Acknowledgement of funding: This project is supported in part by grant 5NU58DP007572-0200. This research was supported in part by the MSM Summer Scholars in the Community.
P-118 Title: Ischemic Stroke Risk in Women Using Combined Oral Contraceptives vs Progestin-Only Contraceptives
Authors: Idara Ekong1
, Shakquanda Cepeda1, Ruthlynn Pierre1, Ainsley Seals1 1. Morehouse School of Medicine, Physician Assistant Studies Program
Mentor: Professor Sharon Rachel, MA, MPH, MS, Morehouse School of Medicine
Background/Significance: Although hormonal contraceptives are frequently used to prevent conception and treat hormone-related disorders, there is worry about their potential long-term association with cerebrovascular accidents. CVAs cause severe, irreversible deficits because of brain hemorrhage or infarction brought on by vascular injury. Progestin-only contraceptives have less impact on coagulation and vascular endothelium compared to combination oral contraceptives (estrogen & progesterone) which increase clotting factors in the liver, then thrombus formation. Important variables to consider include the dosage of estrogen, the length of use, and additional dangers (such as smoking, migraines, arrhythmia, hypertension or atherosclerosis). To assist well-informed decisions about reproductive health, this review of the literature attempts to investigate the relationship between long-term contraceptive usage and stroke risk, filling important gaps.

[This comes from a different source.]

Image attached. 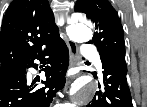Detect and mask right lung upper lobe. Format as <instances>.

Methods: A systematic literature review was conducted to examine the relationship between ischemic stroke and oral contraceptive use, focusing on combined oral contraceptives (COCs) versus progestin-only contraceptives (POCs) in women. PubMed, Galileo, and SCOPUS were searched using keywords including “oral contraceptives,” “stroke,” “combined hormonal contraception,” and “progestin-only,” generating 102 articles. Inclusion criteria required original studies spanning the past 15 years with clear comparisons between COCs and POCs. To ensure relevance, our critical analysis selection required the application of exclusion criteria, which removed studies that did not differentiate between COCs and POCs or lacked outcome data on ischemic stroke. To further this, our application of inclusion criteria such as age range and study design curtailed additional studies, resulting in our final 15 results available for analysis. Core study components were extracted into Excel, including design, population, characteristics, outcomes, and confounding variables. Emphasis was placed on studies using national registry data for greater validity.

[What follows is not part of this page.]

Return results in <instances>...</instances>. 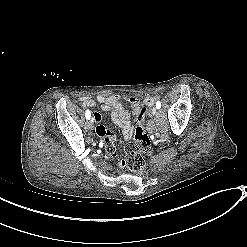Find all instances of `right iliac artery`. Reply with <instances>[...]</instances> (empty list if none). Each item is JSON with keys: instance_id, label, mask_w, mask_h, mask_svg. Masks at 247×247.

Results: Across 15 included studies the review found that women using combined oral contraceptives (COCs) had a higher risk of ischemic stroke compared to those using progestinonly contraceptives (POCs). Several studies showed a 1.5–2.5-fold increase in stroke risk with COCs, with one study reporting an adjusted OR of 1.75 (95% CI 1.45–2.10). POCs did not show a significant increase in risk (adjusted OR 1.02, 95% CI 0.85–1.23). Higher-dose estrogen formulations were linked to greater risk, although the overall absolute risk remained low.
Conclusion: Use of combined oral contraceptive was associated with a higher risk of ischemic stroke compared to progestin only contraceptives. Providers should thoroughly risk assess each patient while taking into consideration the confounding factors that could potentially increase the risk of ischemic stroke with COC before prescribing.